Getting started with Proxmox Mail Gateway
Introduction
Proxmox Mail Gateway provides a comprehensive enterprise email security solution, which can be comfortably configured via the Graphical User Interface.
This article is aimed at providing descriptions and links to best-practices that have emerged in the Proxmox Mail Gateway community.
The goal is to present a small set of adaptations, which dramatically improve the detection accuracy and user experience of your Proxmox Mail Gateway.
It is not meant to display every single possible potential improvement.
If you run into any issues, please try finding a solution in the reference documentation, which is shipped with every Proxmox Mail Gateway installation and will always provide the most up to date information.
Searching the Community Forum, or posting your question there can also provide helpful pointers from our involved and knowledgeable community.
Installation
An overview of the Proxmox Mail Gateway installation can be found on the Proxmox Mail Gateway homepage
The reference documentation provides a detailed description of the various install methods.
Additionally you can learn about the installation process from our video tutorials
Operations/Maintenance
Changing Hostname or IP
see Change FQDN
Configuring Outbound Scanning
Proxmox Mail Gateway accepts email from internal servers on the internal port (default: 26). The distinction on which port email arrives is used for the distinction which rules to apply to an email, and whether to relay an email to a foreign domain.
You should take care not to accept mail from the public internet on your internal port, but only from trusted internal systems.
It can be difficult to configure certain mailservers (for example Microsoft Exchange) to relay email through a different port than port 25. In those situations you can swap the internal and external ports of the Proxmox Mail Gateway to use port 25 as internal port and configure a port-redirection on your firewall to redirect traffic from the public internet on port 25 to port 26 on your Proxmox Mail Gateway.
For a rationale behind scanning outbound mail check the community post from the Proxmox Mail Gateway's beginnings
Improving Spam Detection
One of the most effective means to combat spam nowadays is the use of DNS based Blackhole lists (DNSBL).
Proxmox Mail Gateway offers two places where it can check information against DNSBLs:
- during the SMTP dialog within the Mail Proxy - here only the connecting IP can be checked against the DNSBLs configured in GUI -> Configuration -> Mail Proxy -> Options -> DNSBL Sites
- by the Spam Detector (SpamAssassin) - here the complete content of the mail (including potentially malicious URLs) is checked against a set of predefined lists
DNSBLs have different acceptable use policies, including offering free service for non-commercial use, a limit on the number of queries, or a required registration. Make sure to check that your use-case is allowed by the providers of the list. Since the service provided by the DNSBL operators is very valuable for the functioning of the email ecosystem you could consider supporting the providers, if possible.

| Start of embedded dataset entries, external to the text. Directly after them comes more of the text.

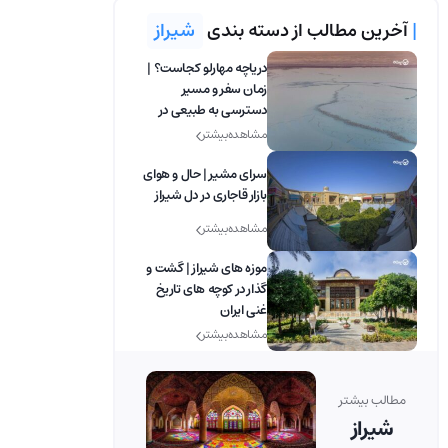
|
آخرین مطالب از دسته بندی
شیراز
دریاچه مهارلو کجاست؟ |
زمان سفر و مسیر
دسترسی به طبیعی در
شیراز
مشاهده بیشتر
سرای مشیر | حال و هوای
بازار قاجاری در دل شیراز
مشاهده بیشتر
موزه های شیراز | گشت و
گذار در کوچه های تاریخ
غنی ایران
مشاهده بیشتر
مطالب بیشتر
شیراز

Basic set of DNSBLs for the Mail Proxy
The following list offers quite good results in practice:
- zen.spamhaus.org Acceptable Use Policy
- b.barracudacentral.org Acceptable Use Policy
Dedicated DNS Resolver on Proxmox Mail Gateway
Since DNSBLs transport information via DNS, having a working DNS Setup is essential to good anti-spam results.

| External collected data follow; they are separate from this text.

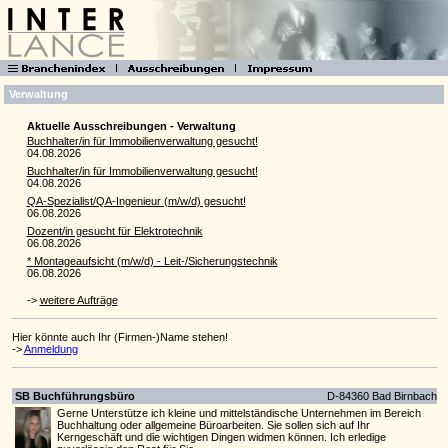
Verwaltung
Aktuelle Ausschreibungen - Verwaltung
Buchhalter/in für Immobilienverwaltung gesucht!
04.08.2026
Buchhalter/in für Immobilienverwaltung gesucht!
04.08.2026
QA-Spezialist/QA-Ingenieur (m/w/d) gesucht!
06.08.2026
Dozent/in gesucht für Elektrotechnik
06.08.2026
* Montageaufsicht (m/w/d) - Leit-/Sicherungstechnik
06.08.2026
->
weitere Aufträge
Hier könnte auch Ihr (Firmen-)Name stehen!
->
Anmeldung
SB Buchführungsbüro
D-84360 Bad Birnbach
Gerne Unterstütze ich kleine und mittelständische Unternehmen im Bereich
Buchhaltung oder allgemeine Büroarbeiten. Sie sollen sich auf Ihr
Kerngeschäft und die wichtigen Dingen widmen können. Ich erledige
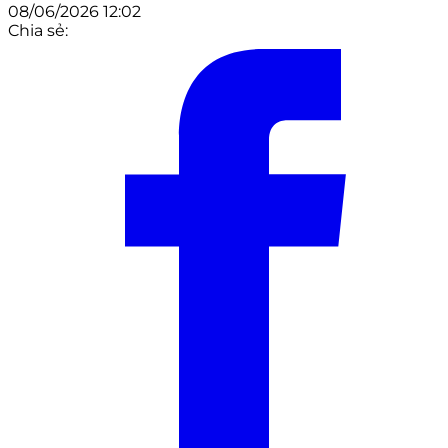
08/06/2026 12:02
Chia sẻ:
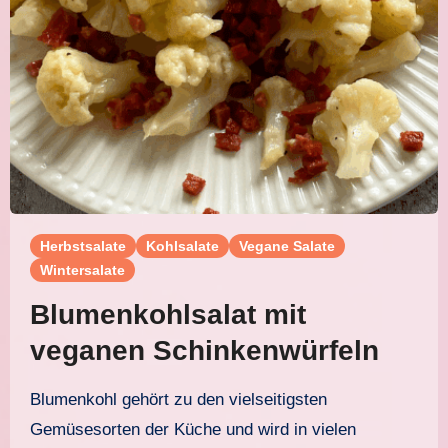
Herbstsalate
Kohlsalate
Vegane Salate
Wintersalate
Blumenkohlsalat mit
veganen Schinkenwürfeln
Blumenkohl gehört zu den vielseitigsten
Gemüsesorten der Küche und wird in vielen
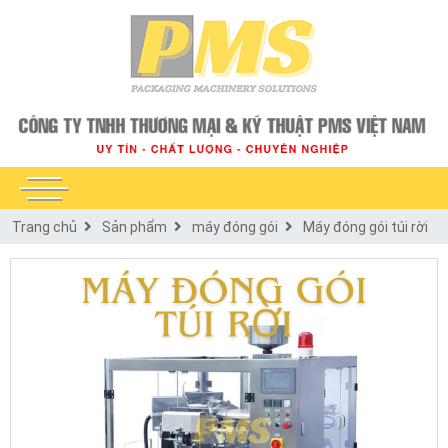
Trang chủ
Sản phẩm
máy đóng gói
Máy đóng gói túi rời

Running a dedicated recursive DNS Server on your Proxmox Mail Gateway can help avoid running into rate limits:
URIBL custom datafeed
For sites where the email volume is so high that even a dedicated DNS server reaches URIBL's rate limit you can consider purchasing a custom DNS datafeed from URIBL:
Improving Antivirus Accuracy
Second virus scanner
Installing a second Antivirus engine can help improving the Antivirus detection rate:
see Install Avast
Let's Encrypt- a free, automated and open certificate authority
Proxmox Mail Gateway has built-in support for ACME certificate authorities like Let's Encrypt since version 6.4, see the Certificate Management documentation.

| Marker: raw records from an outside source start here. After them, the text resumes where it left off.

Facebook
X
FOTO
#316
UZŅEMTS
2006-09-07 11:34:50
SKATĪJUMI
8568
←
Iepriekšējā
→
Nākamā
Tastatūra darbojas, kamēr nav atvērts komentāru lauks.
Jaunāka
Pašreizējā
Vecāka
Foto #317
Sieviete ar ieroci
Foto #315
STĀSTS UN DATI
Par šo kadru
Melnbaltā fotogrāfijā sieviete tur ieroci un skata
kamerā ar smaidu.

To configure a globally trusted certificate using Let's Encrypt in older Proxmox Mail Gateway versions follow the thread in our forum
End user quarantine access
Quarantine Web Interface via 443
By redirecting your Quarantine links to a Proxy on port 443 you can restrict access to the admin interface to certain IPs and present your users with a globally trusted certificate:
see Quarantine Web Interface Via Nginx Proxy
Load Balancing
Load balancing SMTP is most easily achieved using DNS.
Since Proxmox Mail Gateway is a proxy which does not store mail permanently you can simply configure multiple MX records with the same priority for your domains, or multiple A records for the DNS name, which you use as MX record.
See the HA Cluster tab on the Proxmox Mail Gateway feature page and the thread in our community forum.